Saturday, December 22, 2012

The Perils of Soy

Anybody who reads paleo diet books soon learns the long and frightening list of problems associated with soy. I certainly got my quick education reading The Paleo Solution and The Paleo Answer. But as I began to understand the way my body reacted to certain foods, and came across more evidence, I started to doubt that legumes were the boogeymen the paleo community made it out to be. The thing is, legumes such as lentils and chickpeas certainly have their issues, but soy seems to be in a category of its own in terms of deleterious effects on health. (I'm studying for the GRE. Bear with me on vocab.)

I acquired more knowledge as I read The Vegetarian Myth by Lierre Kieth, for the purpose of my Paleo and Sustainability post. The book has long since been returned to the library, so I'm going off of memory, but I think you'll be alarmed by what you read below.

Historically, soybeans were used as a cover crop in Asian cultures. The plant was only eaten in small amounts, and it was heavily fermented into miso or tempeh and eaten with nutrient- and mineral-rich fish broth, which somewhat neutralized the toxins in the soy. 

Soy exhibits all the problems of legumes, which I discuss in my principles of paleo post, and then some. Soy contains the usual paleo suspects of anti-nutrients, which bind to vitamins and minerals and prevent absorption by the body; as well as saponins, which damage your intestinal lining. As if that's not bad enough, due to its unique characteristics and also because of its high levels of consumption as a modern dietary staple, soy goes far beyond these issues. First, soy is a goitrogen, and can (sometimes permanently) damage your thyroid. This has been observed widely among Asian cultures, as well as infant populations fed soy formula. Second, soy has phytoestrogens, which lock onto estrogen receptors in the body as well as block the production of estrogen. Phytoestrogens result in reproductive failure along with a host of other hormonal problems. According to Keith, there are hundreds of plants that contain phytoestrogens; soy is the only one humans eat.

The prominence of soy in vegetarian diets, along with other nutritional deficiencies, may play a significant role in the menstrual problems suffered by vegan women.

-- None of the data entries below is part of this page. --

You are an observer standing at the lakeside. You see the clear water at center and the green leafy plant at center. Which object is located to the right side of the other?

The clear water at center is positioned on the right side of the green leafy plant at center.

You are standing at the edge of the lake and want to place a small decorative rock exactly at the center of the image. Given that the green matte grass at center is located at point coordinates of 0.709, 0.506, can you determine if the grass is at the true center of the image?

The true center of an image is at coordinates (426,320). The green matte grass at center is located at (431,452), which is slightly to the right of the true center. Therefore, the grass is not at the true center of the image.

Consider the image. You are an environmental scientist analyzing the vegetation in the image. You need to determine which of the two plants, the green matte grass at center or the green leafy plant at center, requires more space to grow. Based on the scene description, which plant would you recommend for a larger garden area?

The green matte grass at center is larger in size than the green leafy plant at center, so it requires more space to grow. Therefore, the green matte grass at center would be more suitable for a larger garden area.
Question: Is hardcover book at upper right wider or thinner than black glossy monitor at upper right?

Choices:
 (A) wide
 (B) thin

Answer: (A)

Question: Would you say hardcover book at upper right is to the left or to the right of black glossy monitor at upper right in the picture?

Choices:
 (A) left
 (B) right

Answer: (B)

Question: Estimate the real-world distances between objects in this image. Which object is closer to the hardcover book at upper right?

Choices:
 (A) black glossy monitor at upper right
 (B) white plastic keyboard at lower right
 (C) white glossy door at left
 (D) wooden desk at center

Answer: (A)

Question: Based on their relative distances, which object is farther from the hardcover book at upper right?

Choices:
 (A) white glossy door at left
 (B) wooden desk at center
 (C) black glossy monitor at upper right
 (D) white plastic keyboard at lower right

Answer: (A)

In one study cited in The Paleo Answer, 78 percent of women put on a vegetarian diet stopped menstruating within 6 weeks. Keith cites similar studies linking soy to infertility, notes side-effects similar to birth control pills, and references her own experiences while on a vegan diet.

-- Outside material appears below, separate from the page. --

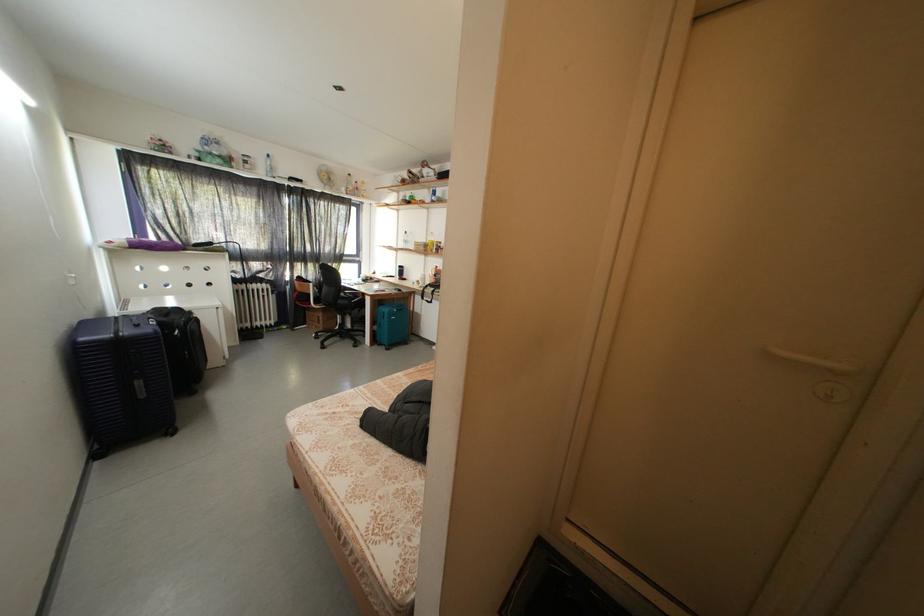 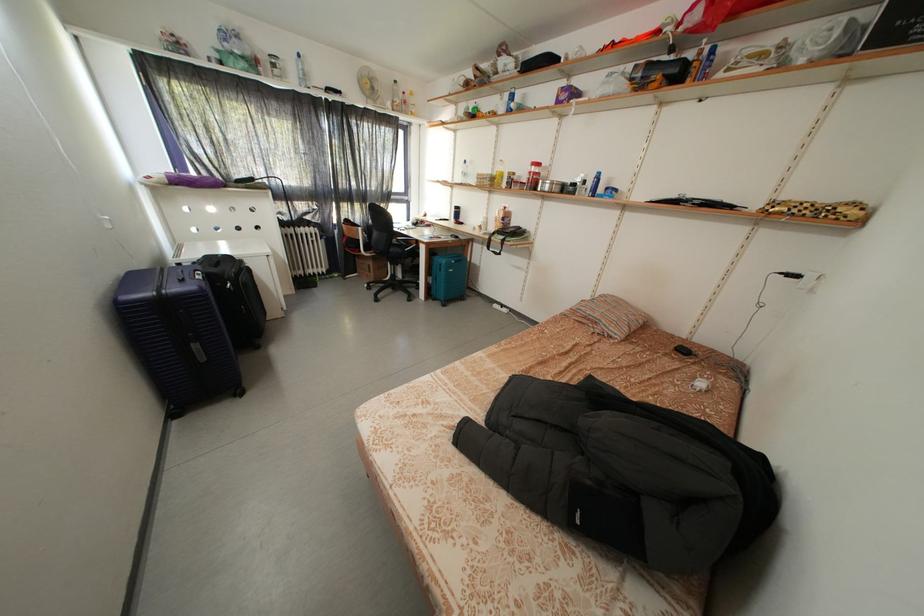 Find the pixel in the second image that matches [151,400] in the first image.

(211, 363)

Keith also accuses soy of harming men's reproductive health, but only points to animal studies. This is shaky ground, so I won't go into any more detail here. But the fact that monks have historically eaten soy in order to reduce their sexual urges, provides enough evidence for me to steer clear.

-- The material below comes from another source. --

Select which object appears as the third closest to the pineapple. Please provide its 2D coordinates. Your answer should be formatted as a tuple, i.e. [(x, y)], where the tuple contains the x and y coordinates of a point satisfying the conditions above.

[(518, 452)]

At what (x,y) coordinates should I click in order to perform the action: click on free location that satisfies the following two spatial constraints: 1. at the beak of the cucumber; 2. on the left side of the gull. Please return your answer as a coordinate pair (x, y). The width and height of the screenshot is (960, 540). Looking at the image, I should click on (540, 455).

Soy has been shown to cause accelerated brain aging, reduced cognitive ability, and a heightened risk for Alzheimer's disease.

Soy-based infant formula is deficient in several key nutrients, and results in poor health and potentially permanent reproductive problems. Keith discusses how, due to successful marketing efforts and low-bid government contracts, children in the poorest populations both in the US and abroad receive the highest doses of these toxic soy formulas.

What about the theory that soy can reduce the risk of breast cancer? What about prevention of osteoporosis? According to Keith, these are the result of Big Ag twisting research to bolster unproven theories, and attempting to link together unproven hypotheses.

Lastly, almost all soybeans today are genetically modified, and if that's not enough, soy-based foods (from soymilk to that yummy-looking vegan "pepperoni pizza" in the frozen food aisle) are some of the most heavily processed frankenfoods the industry has synthesized to date. These features alone make soy a very fitting sort of paleo antichrist.

My mouth is watering

Even prominent vegan nutrition gurus steer clear of soy, including Brendan Brazier, the author of Thrive. This should provide encouragement to vegetarians and vegans who have made soy the mainstay of their diet.

Since learning all this about soy, I've certainly begun monitoring the ingredients lists of the foods I eat. I've found that -- almost without exception -- if it's processed, then it contains soy. Before paleo, my day sometimes consisted of Kashi Go-Lean cereal in the morning, a Clif Builder's bar as a snack, a tofurkey sandwich, and then some steamed edamame after they gym. I've cut most of this out, but still enjoy a Clif bar during a bike ride once in a while.

Full disclosure, of course: there is plenty of dispute in the nutritional world on soy. Just google "soy problems" and you'll see plenty of experts touting the benefits of soy, along with a slew of indictments. Based on what I've read and what my body tells me, I try to avoid soy at every turn.